§ What needs to be done: Write out the entire listing below exactly, with the pictures left out.

§ Exercise data:
════════════════════

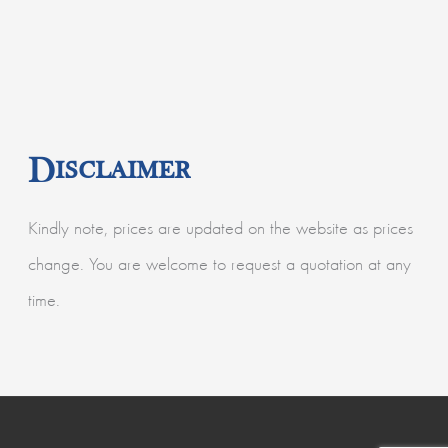
Disclaimer
Kindly note, prices are updated on the website as prices
change. You are welcome to request a quotation at any
time.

════════════════════

§ Exercise response:
Disclaimer
Kindly note, prices are updated on the website as prices
change. You are welcome to request a quotation at any
time.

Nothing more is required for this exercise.